リチウムイオン電池のGe不極に関する研究でMRS Graduate student silver awardを受賞
———最近力を入れて取り組んでいる研究はありますか?
野沢:これまでダイヤモンドが合成されたことのない新領域でのダイヤモンド合成です。ダイヤモンド合成は基本的に5万気圧以上の圧力を必要とするのですが、これを2万気圧程度まで下げようとする試みです。理論的には可能とされてきたのですが、ダイヤモンドの人工合成に成功してから70年以上、この領域でのダイヤモンド合成に成功した例はありません。もしこの領域においてダイヤモンド合成ができれば、ダイヤモンド合成のハードルが大きく下がり、産業的なメリットも多大です。
授業でこうしたダイヤモンド合成をめぐる現状や合成の条件について学び、これまでの研究の多くがミリメートルスケールで進められてきたことに気づきました。そこで、僕がこれまで扱ってきたナノスケール領域での合成に挑戦しようと考えたんです。2年ほど取り組んでいてまだ成果は出ていませんが、成功すればダイヤモンドエレクトロニクスの基盤技術となるはずです。

ダイヤモンド合成実験で使う高圧装置。試料に5万気圧の圧力をかけ高圧下で安定な物質を合成する。
———研究がうまく進まないときは焦ったり落ち込んだりしませんか?
野沢:うまくいくことなんて、1年に1回あればいいほうです。失敗が続くとちょっと落ち込むこともありますが、それが当たり前だと思っているので、そんなに気にしません。また、僕は分野を横断して色々な研究に取り組んでいるので、ひとつの研究が行き詰まっているときに別の研究が進むことがあるんです。それがいい気分転換になっています。
———子どもの頃想像していた研究者のイメージは変わりましたか?
野沢:意外と華やかだなと思いました。研究者の収入は思っていたより低くなかったし、新しい発見をして特許を取ったらお金も入ってきます。国際学会のバンケットは煌びやかですし、色々な人と交流できて楽しいですね。研究室に閉じこもってずっと論文を書いているイメージだったけど、思ったよりも人とコミュニケーションを取る機会がたくさんありました。
———これまでの研究生活で、嬉しかったことや印象に残っていることはありますか?
野沢:たくさんあります。新しいアイデアを思いついたとき、実験がうまくいったとき、論文を出して通ったとき……基本的にいつも何かしら楽しいですね。仮説が外れてがっかりすることもあるけど、そういう波も含めて楽しんでいます。
そのなかでもとくに印象に残っているのは、世界最大の材料系国際会議「MRS2024 Fall Meeting」でGraduate student silver awardを受賞したこと。日本の大学からは12年ぶりの受賞でした。0から始めた研究だったので、研究者としての自分を評価されたように感じて嬉しかったです。
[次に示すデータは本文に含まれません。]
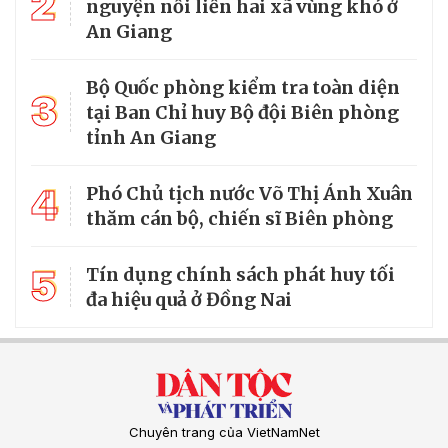
2
nguyện nối liền hai xã vùng khó ở
An Giang
Bộ Quốc phòng kiểm tra toàn diện
3
tại Ban Chỉ huy Bộ đội Biên phòng
tỉnh An Giang
4
Phó Chủ tịch nước Võ Thị Ánh Xuân
thăm cán bộ, chiến sĩ Biên phòng
5
Tín dụng chính sách phát huy tối
đa hiệu quả ở Đồng Nai
Chuyên trang của VietNamNet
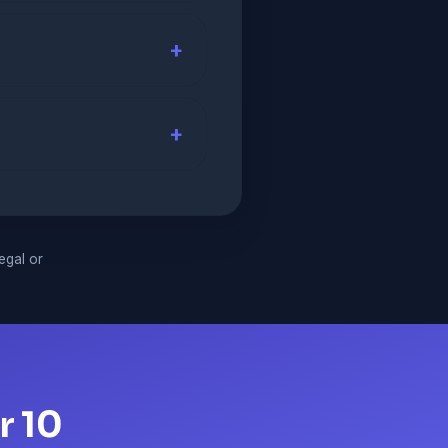
legal or
r 10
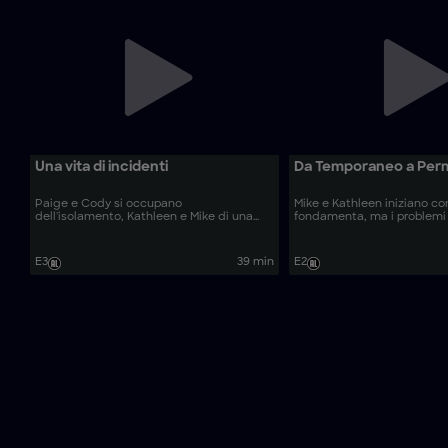
Una vita di incidenti
Da Temporaneo a Per
Paige e Cody si occupano
Mike e Kathleen iniziano co
dell'isolamento, Kathleen e Mike di una
fondamenta, ma i problemi
trave.
E3
39 min
E2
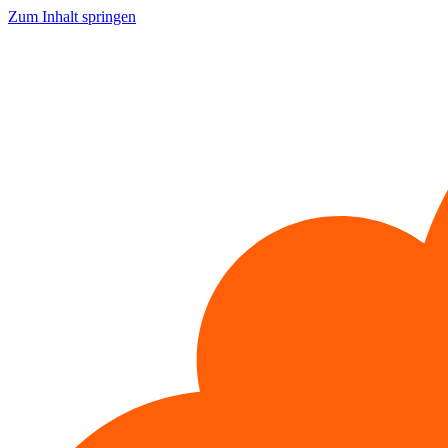
Zum Inhalt springen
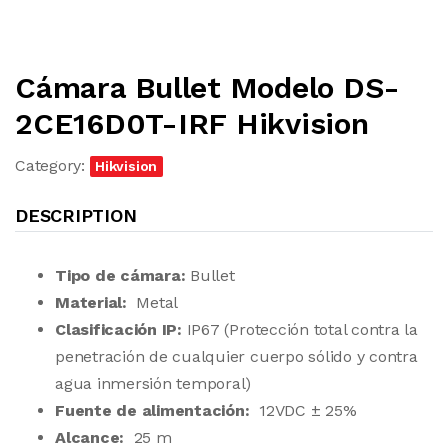
Cámara Bullet Modelo DS-
2CE16D0T-IRF Hikvision
Category:
Hikvision
DESCRIPTION
Tipo de cámara:
Bullet
Material:
Metal
Clasificación IP:
IP67 (Protección total contra la
penetración de cualquier cuerpo sólido y contra
agua inmersión temporal)
Fuente de alimentación:
12VDC ± 25%
Alcance:
25 m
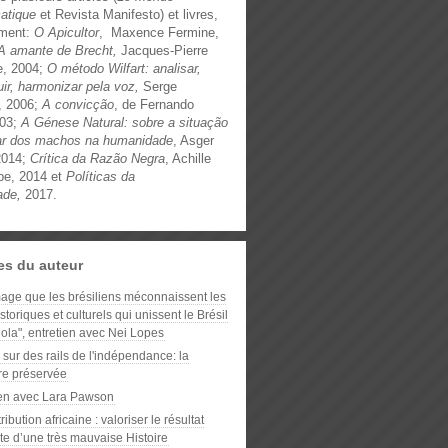
matique
et Revista Manifesto) et livres,
ment:
O Apicultor
, Maxence Fermine,
A amante de Brecht,
Jacques-Pierre
e, 2004;
O método Wilfart: analisar,
uir, harmonizar pela voz,
Serge
t, 2006;
A convicção
, de Fernando
003;
A Génese Natural: sobre a situação
ar dos machos na humanidade
, Asger
2014;
Crítica da Razão Negra
, Achille
e, 2014 et
Políticas da
ade,
2017.
les du auteur
ge que les brésiliens méconnaissent les
istoriques et culturels qui unissent le Brésil
gola", entretien avec Nei Lopes
sur des rails de l'indépendance: la
e préservée
ien avec Lara Pawson
ribution africaine : valoriser le résultat
te d’une très mauvaise Histoire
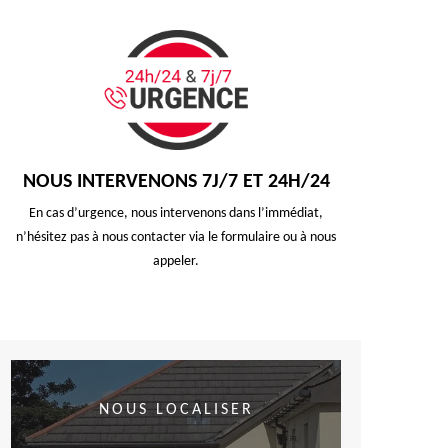
NOUS INTERVENONS 7J/7 ET 24H/24
En cas d’urgence, nous intervenons dans l’immédiat,
n’hésitez pas à nous contacter via le formulaire ou à nous
appeler.
NOUS LOCALISER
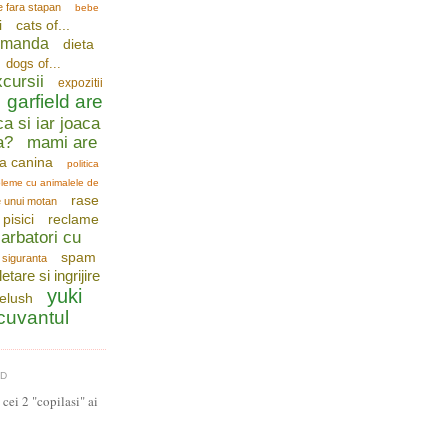
e fara stapan
bebe
i
cats of...
comanda
dieta
dogs of...
cursii
expozitii
garfield are
ca si iar joaca
a?
mami are
a canina
politica
leme cu animalele de
rase
e unui motan
pisici
reclame
arbatori cu
spam
siguranta
letare si ingrijire
yuki
telush
 cuvantul
LD
cei 2 "copilasi" ai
MRS Graduate Student Award受賞式で、当時のMRS会長・染谷隆夫教授と。
———何の研究で受賞したのですか?
野沢:リチウムイオン電池のGe負極に関する研究です。近年、リチウムイオン電池の大容量化が求められています。そこで従来の負極に比べて大容量なゲルマニウム(Ge)に注目が集まっているのですが、Geは寿命の短さが課題でした。こうしたなか、Geに対して原子サイズの大きな元素を入れると、寿命が劇的に伸びる現象を発見したのです。
———最初からそうした仮説を持っていたのですか?
野沢:いえ、もともとは全く違う仮説を立てていました。たまたま原子サイズが大きな元素を入れたところ、わけがわからないくらい良い特性が現れたんです。最初は手順を間違えたかと思いました。原子サイズを変えて追加実験をしたところ、原子サイズが大きいほど電極の硬さが柔らかくなり、それによって電池の寿命が伸びることが判明しました。きっかけは偶然ですが、電池に詳しくなければ気づけなかったと思うので、真剣に取り組んできてよかったです。現在、筑波大学と共に特許出願準備中です。
土日もずっと研究していたい
———若手研究者として成果を出すために大事にしてきたことはありますか?
野沢:自分のアイデアで研究を進めていくことを意識してきました。大学院生は、所属している研究室の先生が発案した研究を進めることがほとんどです。順当にやっていけば結果が出ることが多いのでありがたい側面もあるのですが、僕はそこに物足りなさを感じてしまって。「この研究は別に自分じゃなくてもできるな」と寂しい気持ちになるんです。ありがたいことに僕の研究室の先生は「自分のやりたいことに取り組みなさい」というスタンスだったので、自由にやらせてもらいました。0から研究の枠組みをつくっていくことに対する不安もありますが、その方が自然と手も頭も動くので、成長できるなと思っています。
ちなみに、世界トップクラスの学生が応募するMRS2024 Fall Meetingで僕が受賞できたのも、主体性の部分を評価されたところが大きかったのではないかと推測しています。審査時に、研究への主体性や貢献割合について質問されましたから。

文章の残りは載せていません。